Data gravity introduces significant industry challenges. BI has primarily lived on-premises only with a tiny 2% of BI applications living in the cloud. Even as the industry shifts more and more apps to the cloud at much faster pace with more BI also heading to the cloud, data warehouses and many other data sources may still live on-premises for a long time. Thus there will be an increased need for BI apps to query across both realms, on-premises and cloud.
What is Data Gravity?
Data gravity is an undeniable market force that I am indeed seeing in our BI industry mid-life crisis. The mobile and cloud first world of a bazillion apps for everything generates more data in the cloud than on-premises. As more apps are being delivered via mobile, cloud and Software as a Service (SaaS), the center of data gravity is already shifting.
Last year at the Gartner BI Summit, data gravity came up in several sessions. After doing a bit of research on the concept, I found Dave McCrory’s blogs to be the most enlightening and educational. He has even guestimated a few cool formulas calculating data gravity, data physics models, application mass and other related areas.
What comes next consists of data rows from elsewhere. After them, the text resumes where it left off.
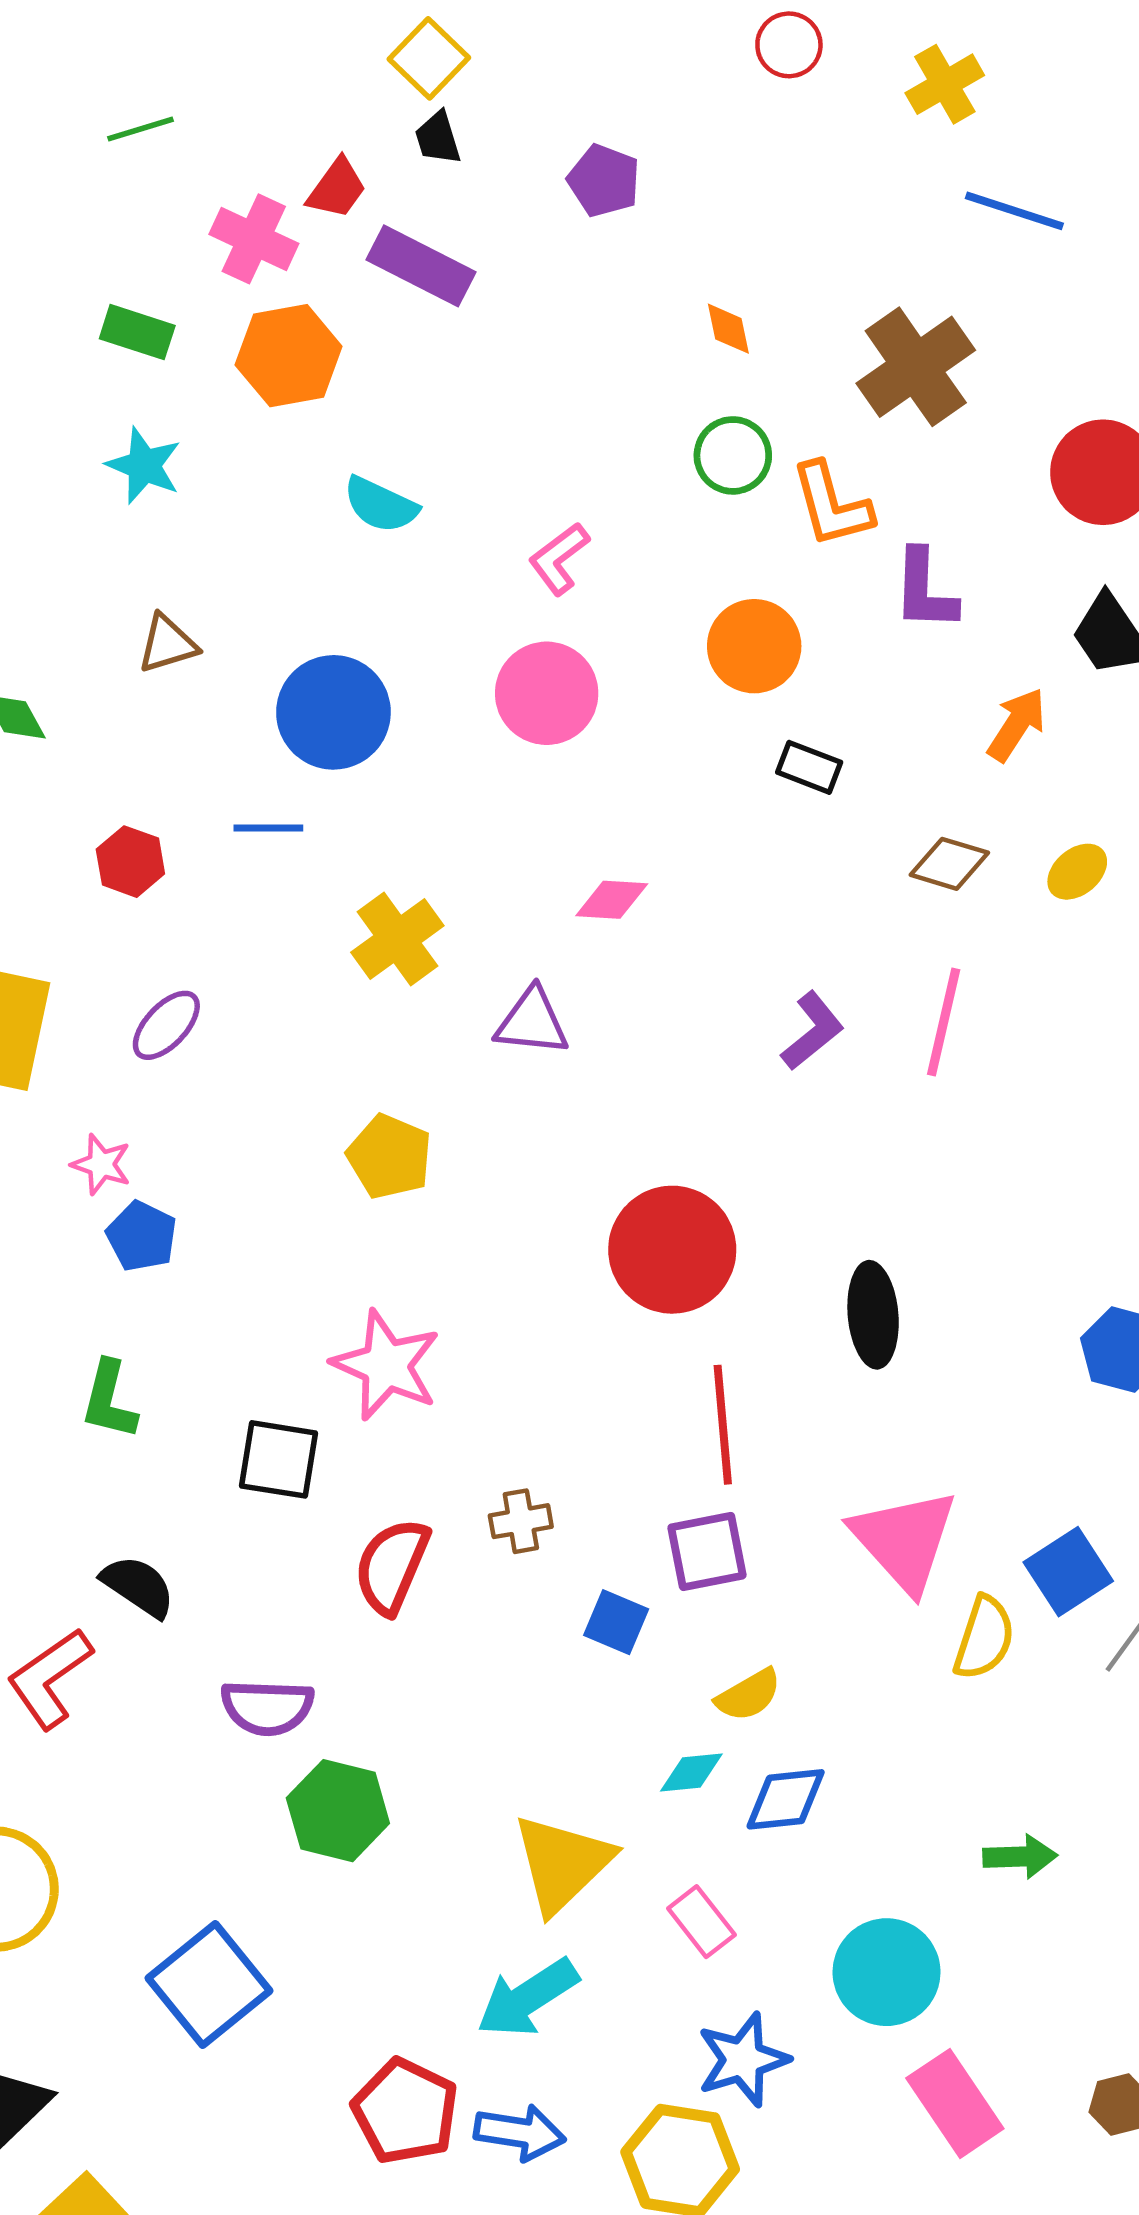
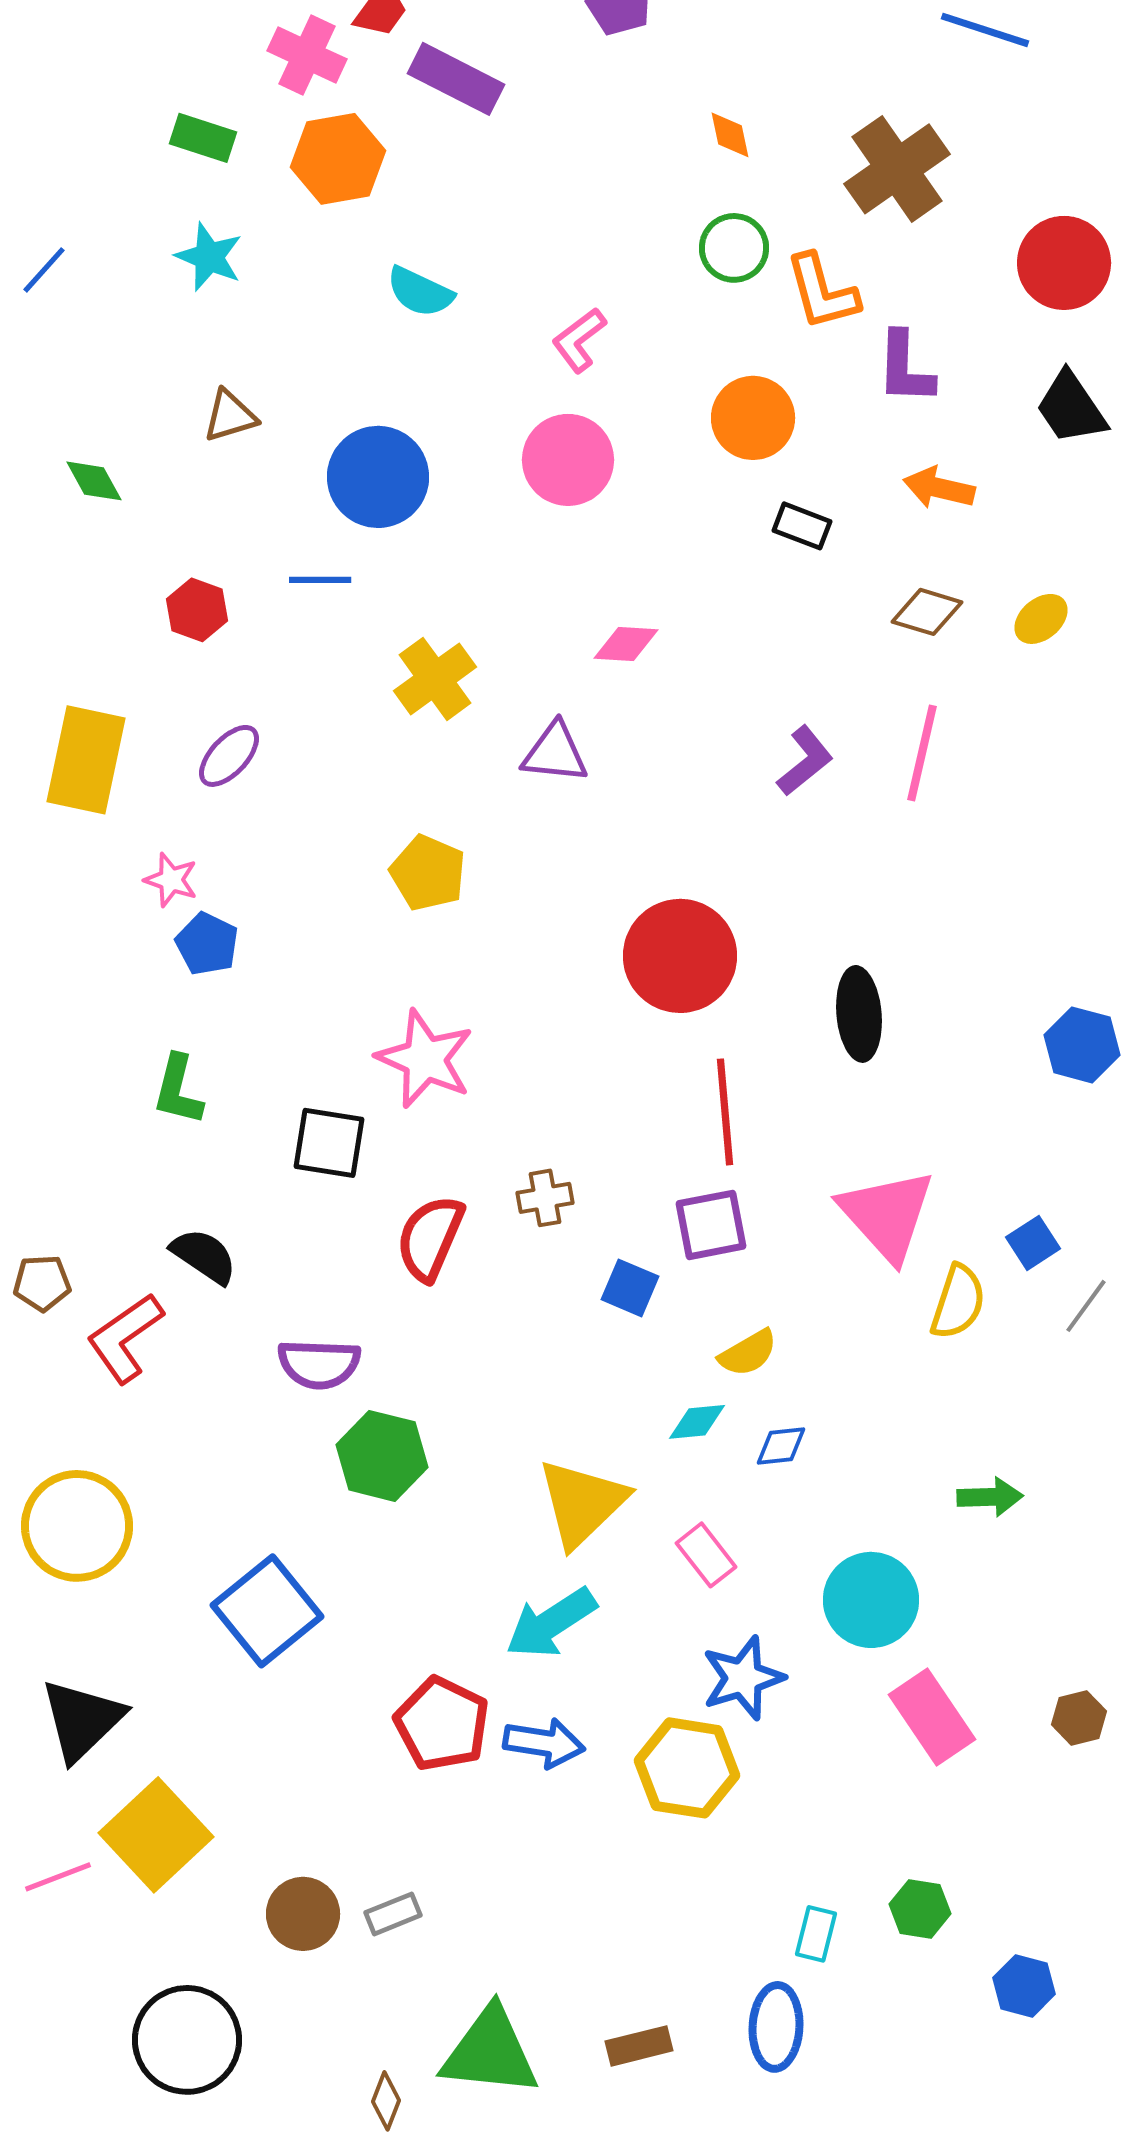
orange arrow: (1017, 725) -> (939, 488), moved, turned -110
blue square: (1068, 1572) -> (1033, 1243), size x0.7
blue diamond: (786, 1799) -> (781, 1446), size x0.7

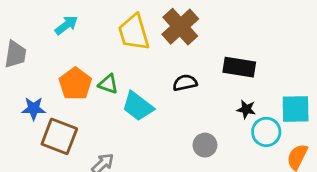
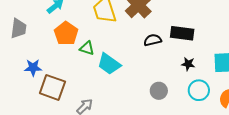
black semicircle: (185, 83) -> (153, 40), moved
orange pentagon: (75, 84) -> (66, 33), moved
cyan circle: (266, 132) -> (199, 90), moved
“Consider Data as if it were a Planet or other object with sufficient mass. As Data accumulates (builds mass) there is a greater likelihood that additional Services and Applications will be attracted to this data. This is the same effect Gravity has on objects around a planet. As the mass or density increases, so does the strength of gravitational pull. As things get closer to the mass, they accelerate toward the mass at an increasingly faster velocity.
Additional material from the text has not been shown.